The protagonist, whose name we do not come to know, (the novel is written in first person), comes to Calcutta as a scholarship student from probably a rural place, along with a long list of instructions from his guardian, Jogin da. Though the blurb describes the protagonist as a young orphan, he does have a family consisting of his grandmother and his maternal aunt living in a dilapidated mansion in Chandernagore with a library full of books written in languages ‘no one reads nowadays’. Ghose takes us to a Calcutta of some unknown era, rich with its idiosyncratic antiquities where tabloids publish exciting but false stories, people pray for bigger dose of sensational news, where Hindus and Muslims live intertwined lives in perpetual brotherhood and hatred. The metropolis harbours a medley of characters — a Chinese boy Tu Fan, Profulla babu, a professor, Comrade Chum, the ubiquitous revolutionary and Roma, an unmarried Anglo-Indian Latin tutor who later becomes the love of his life. Despite finding a mentor in Profulla babu and companionship with Roma, the protagonist still pines for the clean French colony of Chandernagore with its pastoral landscape and comforting daily rituals of his grandmother. His past and present worlds intersect, overlap, appear and disappear from his consciousness. 

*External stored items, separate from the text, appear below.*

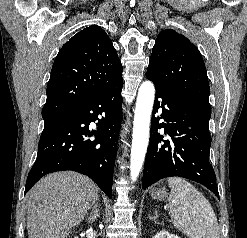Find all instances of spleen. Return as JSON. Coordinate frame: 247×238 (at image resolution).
<instances>
[{"mask_svg":"<svg viewBox=\"0 0 247 238\" xmlns=\"http://www.w3.org/2000/svg\"><path fill=\"white\" fill-rule=\"evenodd\" d=\"M170 215L174 226L189 238H220L219 226L209 201L180 177L168 179Z\"/></svg>","mask_w":247,"mask_h":238,"instance_id":"spleen-1","label":"spleen"}]
</instances>
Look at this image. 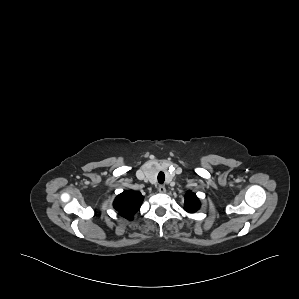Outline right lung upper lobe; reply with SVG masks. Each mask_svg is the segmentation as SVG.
Here are the masks:
<instances>
[{
  "instance_id": "obj_1",
  "label": "right lung upper lobe",
  "mask_w": 299,
  "mask_h": 299,
  "mask_svg": "<svg viewBox=\"0 0 299 299\" xmlns=\"http://www.w3.org/2000/svg\"><path fill=\"white\" fill-rule=\"evenodd\" d=\"M144 196L140 192L127 190L119 194L114 203V208L122 217L132 220L134 214L139 210Z\"/></svg>"
}]
</instances>
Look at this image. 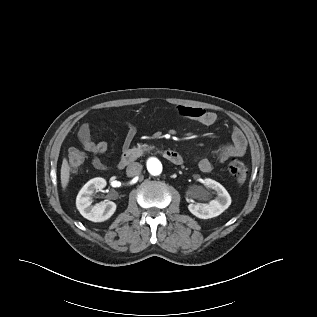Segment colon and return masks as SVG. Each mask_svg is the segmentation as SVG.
<instances>
[{"label": "colon", "instance_id": "1", "mask_svg": "<svg viewBox=\"0 0 317 317\" xmlns=\"http://www.w3.org/2000/svg\"><path fill=\"white\" fill-rule=\"evenodd\" d=\"M85 154L76 147H71L68 152L67 164L72 173L77 172L83 165ZM229 173L236 179L242 180L248 173L247 165L240 160L233 159L228 165Z\"/></svg>", "mask_w": 317, "mask_h": 317}]
</instances>
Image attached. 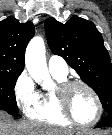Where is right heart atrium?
<instances>
[{"instance_id": "d8ad5b80", "label": "right heart atrium", "mask_w": 112, "mask_h": 135, "mask_svg": "<svg viewBox=\"0 0 112 135\" xmlns=\"http://www.w3.org/2000/svg\"><path fill=\"white\" fill-rule=\"evenodd\" d=\"M14 98L20 110L27 113L37 102L38 90L31 76L23 71L14 84Z\"/></svg>"}]
</instances>
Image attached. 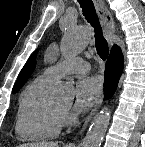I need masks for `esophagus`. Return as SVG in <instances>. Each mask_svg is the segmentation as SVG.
Wrapping results in <instances>:
<instances>
[{"instance_id": "obj_1", "label": "esophagus", "mask_w": 145, "mask_h": 147, "mask_svg": "<svg viewBox=\"0 0 145 147\" xmlns=\"http://www.w3.org/2000/svg\"><path fill=\"white\" fill-rule=\"evenodd\" d=\"M94 6L96 8V11L98 13V16L101 19V22L104 27V32L107 37L108 43L110 46H113L114 44V34H115V26L114 21L112 18L111 13L109 12L108 8L105 5V2L103 0H93ZM104 100V97L101 96L96 104L94 105L93 109L89 113V115L86 117L84 124L80 130V132H83L85 128L87 127L88 123L91 121V119L94 117L100 106L102 105Z\"/></svg>"}]
</instances>
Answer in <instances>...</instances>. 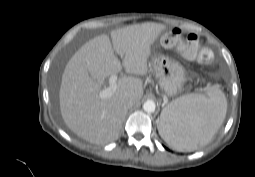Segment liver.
<instances>
[{"label":"liver","mask_w":255,"mask_h":177,"mask_svg":"<svg viewBox=\"0 0 255 177\" xmlns=\"http://www.w3.org/2000/svg\"><path fill=\"white\" fill-rule=\"evenodd\" d=\"M166 27L147 22L130 25L86 42L69 60L62 75L59 103L69 129L86 141L103 145L116 140L127 114L124 102L135 103L143 96V82L135 76H122L111 97L99 93L107 77L121 71L146 75L151 46ZM114 52L123 58L120 60Z\"/></svg>","instance_id":"1"}]
</instances>
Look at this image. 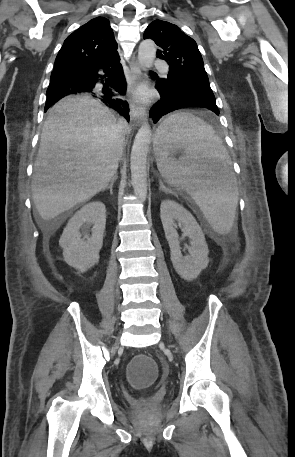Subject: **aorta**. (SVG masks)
<instances>
[{
	"label": "aorta",
	"mask_w": 295,
	"mask_h": 457,
	"mask_svg": "<svg viewBox=\"0 0 295 457\" xmlns=\"http://www.w3.org/2000/svg\"><path fill=\"white\" fill-rule=\"evenodd\" d=\"M156 57L155 43L143 40L138 49V63L143 70H149ZM152 131L149 124H144L138 130L131 150V179L134 192L141 200L147 196V154L151 142Z\"/></svg>",
	"instance_id": "1"
}]
</instances>
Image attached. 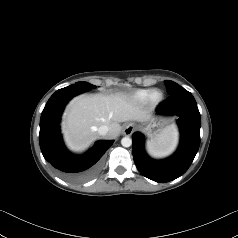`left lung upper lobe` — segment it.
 Listing matches in <instances>:
<instances>
[{"instance_id": "obj_1", "label": "left lung upper lobe", "mask_w": 238, "mask_h": 238, "mask_svg": "<svg viewBox=\"0 0 238 238\" xmlns=\"http://www.w3.org/2000/svg\"><path fill=\"white\" fill-rule=\"evenodd\" d=\"M165 86L167 88V92L169 95L176 93L177 91H179L180 89H182V87L180 85H178L177 83L170 81V80H165L164 81Z\"/></svg>"}]
</instances>
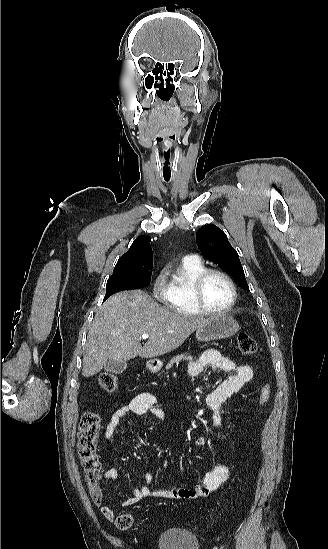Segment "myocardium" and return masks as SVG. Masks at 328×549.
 <instances>
[{"instance_id":"obj_1","label":"myocardium","mask_w":328,"mask_h":549,"mask_svg":"<svg viewBox=\"0 0 328 549\" xmlns=\"http://www.w3.org/2000/svg\"><path fill=\"white\" fill-rule=\"evenodd\" d=\"M212 274H219L223 276L231 286L232 297L229 304L220 310L207 309L201 305H205V299L203 296V287L207 278ZM191 295L194 304L191 308L199 315L211 316V317H223L228 315L235 307L238 299V288L234 278L220 266H207L202 270L193 280Z\"/></svg>"}]
</instances>
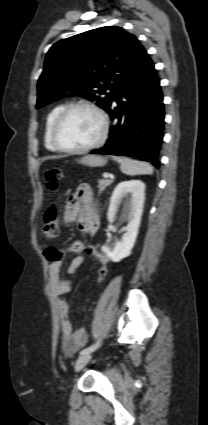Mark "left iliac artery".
I'll return each instance as SVG.
<instances>
[{
	"label": "left iliac artery",
	"mask_w": 208,
	"mask_h": 425,
	"mask_svg": "<svg viewBox=\"0 0 208 425\" xmlns=\"http://www.w3.org/2000/svg\"><path fill=\"white\" fill-rule=\"evenodd\" d=\"M100 346V340H98L95 344L91 345L88 348L83 349L80 354H86V353H91L92 351H94L95 349H97Z\"/></svg>",
	"instance_id": "1"
}]
</instances>
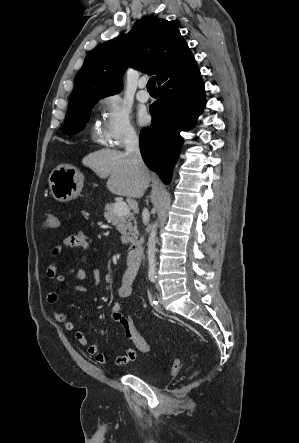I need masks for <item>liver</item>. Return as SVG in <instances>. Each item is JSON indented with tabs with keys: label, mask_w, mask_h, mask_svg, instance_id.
Returning <instances> with one entry per match:
<instances>
[{
	"label": "liver",
	"mask_w": 299,
	"mask_h": 443,
	"mask_svg": "<svg viewBox=\"0 0 299 443\" xmlns=\"http://www.w3.org/2000/svg\"><path fill=\"white\" fill-rule=\"evenodd\" d=\"M82 163L100 178H108L107 189L115 195L140 198L151 182L148 169L140 170L121 151L101 149L86 155Z\"/></svg>",
	"instance_id": "liver-1"
}]
</instances>
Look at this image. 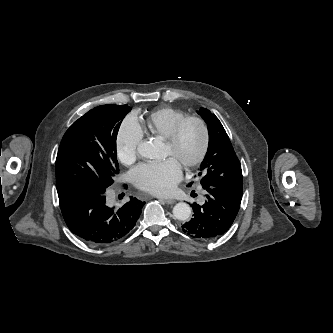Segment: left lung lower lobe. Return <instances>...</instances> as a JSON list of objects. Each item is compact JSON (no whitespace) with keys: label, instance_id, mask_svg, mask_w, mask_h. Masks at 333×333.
I'll list each match as a JSON object with an SVG mask.
<instances>
[{"label":"left lung lower lobe","instance_id":"left-lung-lower-lobe-1","mask_svg":"<svg viewBox=\"0 0 333 333\" xmlns=\"http://www.w3.org/2000/svg\"><path fill=\"white\" fill-rule=\"evenodd\" d=\"M202 188L207 200L203 205L193 203L194 217L182 228L193 238L212 239L224 234L232 225L240 207L243 188Z\"/></svg>","mask_w":333,"mask_h":333}]
</instances>
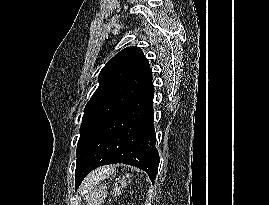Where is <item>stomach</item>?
<instances>
[{"label":"stomach","mask_w":269,"mask_h":205,"mask_svg":"<svg viewBox=\"0 0 269 205\" xmlns=\"http://www.w3.org/2000/svg\"><path fill=\"white\" fill-rule=\"evenodd\" d=\"M107 196V188L100 186L91 191L86 198V205H101Z\"/></svg>","instance_id":"0dacf381"}]
</instances>
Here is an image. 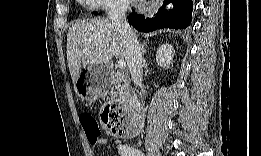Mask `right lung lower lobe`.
<instances>
[{
	"label": "right lung lower lobe",
	"mask_w": 261,
	"mask_h": 156,
	"mask_svg": "<svg viewBox=\"0 0 261 156\" xmlns=\"http://www.w3.org/2000/svg\"><path fill=\"white\" fill-rule=\"evenodd\" d=\"M172 2L174 8L170 11L165 10V6ZM164 6L160 8L154 18H147L143 15L130 14L129 23L137 30L151 32L160 28L182 29L186 28L191 22L192 0H164Z\"/></svg>",
	"instance_id": "obj_1"
}]
</instances>
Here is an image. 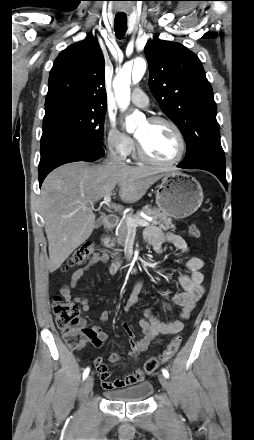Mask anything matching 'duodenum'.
Masks as SVG:
<instances>
[{"label": "duodenum", "mask_w": 254, "mask_h": 440, "mask_svg": "<svg viewBox=\"0 0 254 440\" xmlns=\"http://www.w3.org/2000/svg\"><path fill=\"white\" fill-rule=\"evenodd\" d=\"M118 224V218L115 215H107L104 223H103V230L104 231H110L114 229Z\"/></svg>", "instance_id": "obj_1"}]
</instances>
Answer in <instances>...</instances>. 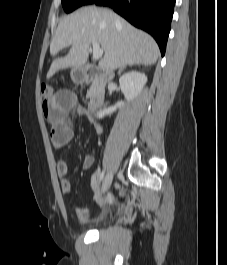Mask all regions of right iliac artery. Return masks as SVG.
I'll list each match as a JSON object with an SVG mask.
<instances>
[{
	"label": "right iliac artery",
	"mask_w": 227,
	"mask_h": 265,
	"mask_svg": "<svg viewBox=\"0 0 227 265\" xmlns=\"http://www.w3.org/2000/svg\"><path fill=\"white\" fill-rule=\"evenodd\" d=\"M100 181H102L104 179V171L100 174Z\"/></svg>",
	"instance_id": "1"
}]
</instances>
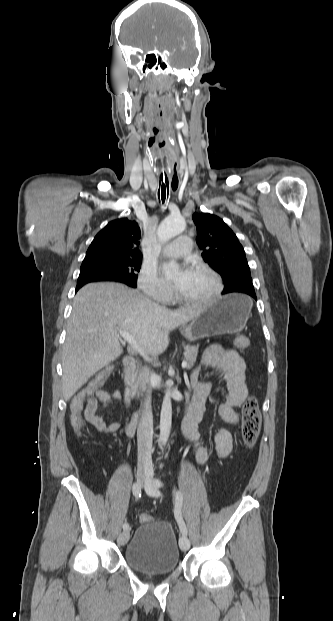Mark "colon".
Returning a JSON list of instances; mask_svg holds the SVG:
<instances>
[{
  "label": "colon",
  "mask_w": 333,
  "mask_h": 621,
  "mask_svg": "<svg viewBox=\"0 0 333 621\" xmlns=\"http://www.w3.org/2000/svg\"><path fill=\"white\" fill-rule=\"evenodd\" d=\"M235 344L239 349H246L249 347V339L245 336H239L236 338ZM111 371L112 367L110 366L101 370L74 395L70 404V421L77 433H80L84 426L81 417L84 401L103 385ZM261 421L262 416L258 401L255 397L250 396L244 402L242 408V437L247 447H253L257 442ZM151 520L152 517L148 514H141L139 516L140 523H147Z\"/></svg>",
  "instance_id": "obj_1"
}]
</instances>
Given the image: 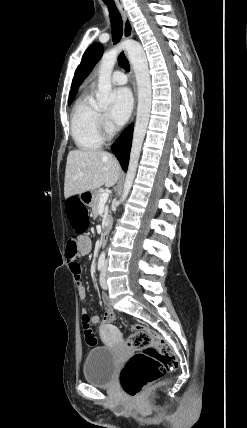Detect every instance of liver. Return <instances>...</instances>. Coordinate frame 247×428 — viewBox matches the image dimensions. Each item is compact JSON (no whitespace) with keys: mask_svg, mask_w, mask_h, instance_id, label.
<instances>
[{"mask_svg":"<svg viewBox=\"0 0 247 428\" xmlns=\"http://www.w3.org/2000/svg\"><path fill=\"white\" fill-rule=\"evenodd\" d=\"M120 176L118 161L102 150H72L68 153L64 196L81 194L105 185L114 186Z\"/></svg>","mask_w":247,"mask_h":428,"instance_id":"liver-1","label":"liver"}]
</instances>
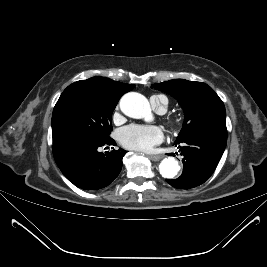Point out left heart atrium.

The protagonist comes across as a peculiar person. He dates Roma, who is older than him, and for which he is constantly ridiculed by his hostel mates. He learns Latin — a language not of much use. His hobby is equally odd — to take brass rubbings of inscriptions on epitaphs, ex-votos or memorials. He befriends a porpoise trapped in a temple pond. In fact, he seems to be a collage of eccentric traits. 

The narration, though stylised, is light and never tires the reader with either heavy vocabulary or dense text, but is full of multiple meanings.

Ghosh’s writings have been compared with his contemporaries Mulk Raj Anand and Raja Rao. This novel, specially, has several similarities with Rao’s Kanthapura. In this book, too, the main character, Moorthy, leaves for the city where he adopts Gandhian philosophy and starts living with an educated widow — quite similar to the hero’s journey in this book. However, Ghosh distinguishes his work by lending the novel a dreamlike quality, cutting away the ropes of reality which binds us to the harsh truth of life.